L’élimination d’« Abou Obeida », porte-parole charismatique et figure médiatique du Hamas, constitue bien plus qu’une victoire symbolique. Ce commandant, connu pour ses discours enflammés et sa capacité à galvaniser non seulement les partisans du Hamas à Gaza mais aussi l’opinion publique arabe au-delà, incarnait une part essentielle de la machine de propagande de l’organisation islamiste. Son aura allait jusqu’à susciter une forme de culte de la personnalité, rare dans la hiérarchie terroriste de Gaza.
Avec sa mort, survenue à un moment charnière, le Hamas se retrouve brutalement affaibli sur le plan psychologique et organisationnel. Son successeur sera certes nommé – un mouvement qui s’appuie sur une propagande aussi sophistiquée ne peut laisser vacant un poste aussi central – mais le vide laissé est immense. Les connaissances accumulées, les codes internes et l’expérience opérationnelle s’envolent avec lui, créant une rupture difficile à combler. Plus encore, le coup est porté au moral des combattants de terrain : perdre un symbole équivaut souvent à une fissure dans la cohésion d’ensemble.
Ce qui rend l’opération israélienne particulièrement stratégique, c’est son timing.
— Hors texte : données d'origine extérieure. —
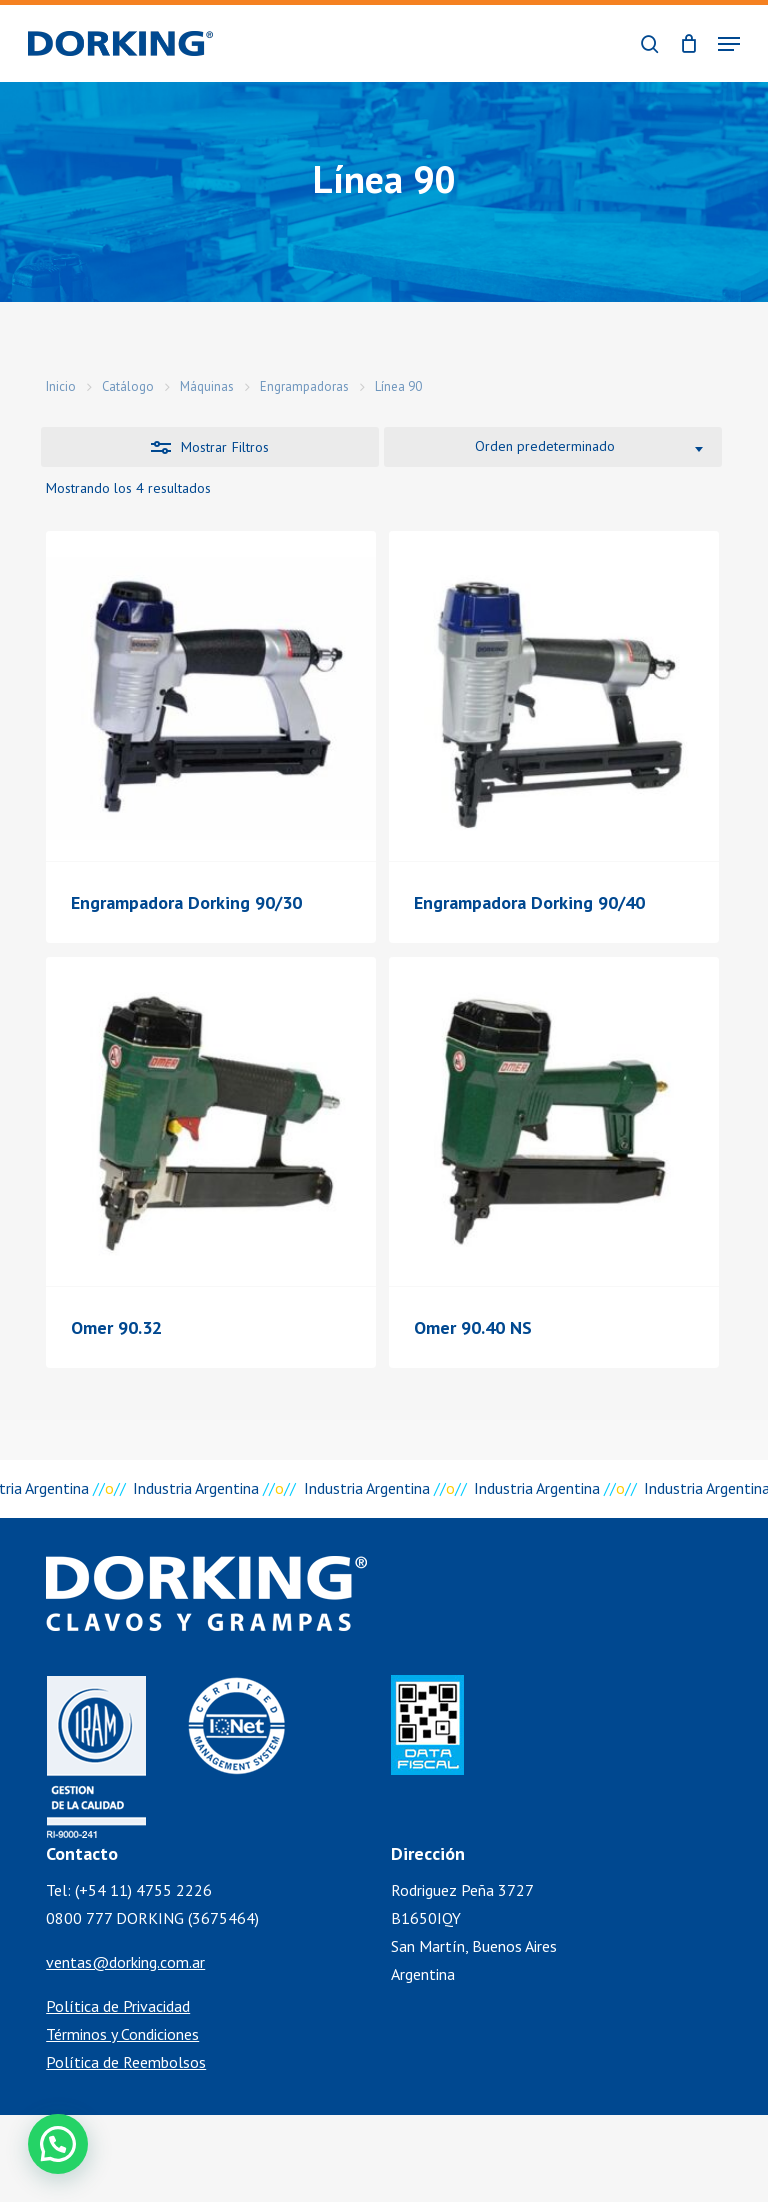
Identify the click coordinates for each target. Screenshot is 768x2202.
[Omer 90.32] (211, 1122)
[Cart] (688, 43)
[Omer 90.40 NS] (554, 1122)
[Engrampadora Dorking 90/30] (211, 696)
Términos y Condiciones (122, 2034)
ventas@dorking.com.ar (125, 1962)
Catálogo (128, 386)
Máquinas (207, 386)
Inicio (61, 386)
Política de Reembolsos (126, 2062)
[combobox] (553, 447)
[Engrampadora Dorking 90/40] (554, 696)
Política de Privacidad (118, 2006)
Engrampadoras (304, 386)
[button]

Alors que Tsahal se prépare à une possible offensive terrestre majeure – évoquée sous le nom de « Merkavot Gid’on B » – l’affaiblissement du dispositif de communication du Hamas est une arme à part entière. La guerre psychologique, depuis le 7 octobre, n’est pas un front secondaire : elle conditionne la mobilité des civils, l’efficacité de la guérilla et la légitimité des acteurs sur la scène internationale.
Israël a tout intérêt à réduire au maximum la friction avec la population civile de Gaza avant un assaut terrestre. Pour cela, l’armée multiplie les appels à l’évacuation volontaire des zones de combat, une stratégie qui vise à vider le terrain et isoler les combattants du Hamas. À l’inverse, le Hamas use de la contrainte : menaces de mort à l’égard des civils qui fuient, intimidations directes, et diffusion de vidéos destinées à créer l’illusion d’une « vie normale » à Gaza – restaurants ouverts, cafés animés, glaceries bondées. Ces images, loin d’être spontanées, s’inscrivent dans une campagne calculée pour retenir la population comme bouclier humain.
La disparition d’Abou Obeida complique sérieusement ce plan. Privée de sa figure la plus influente, la branche armée doit réorienter ses ressources vers la reconstruction hiérarchique et la transmission des rôles, plutôt que de concentrer ses efforts sur la manipulation de l’opinion. Résultat : la pression israélienne gagne en efficacité. Les hésitations des familles gazaouies – rester dans leurs maisons ou se diriger vers les sites de regroupement – se jouent désormais sans l’emprise psychologique de la voix la plus écoutée du Hamas.
En somme, ce ciblage ne relève pas uniquement de l’élimination d’un ennemi militaire. Il s’agit d’une frappe chirurgicale contre le cœur idéologique du Hamas. En affaiblissant son moteur de propagande, Israël se donne un avantage direct sur le terrain. Car dans une guerre où la communication est une arme aussi redoutable que les roquettes, faire taire le principal porte-voix du Hamas revient à briser un pilier stratégique de l’organisation.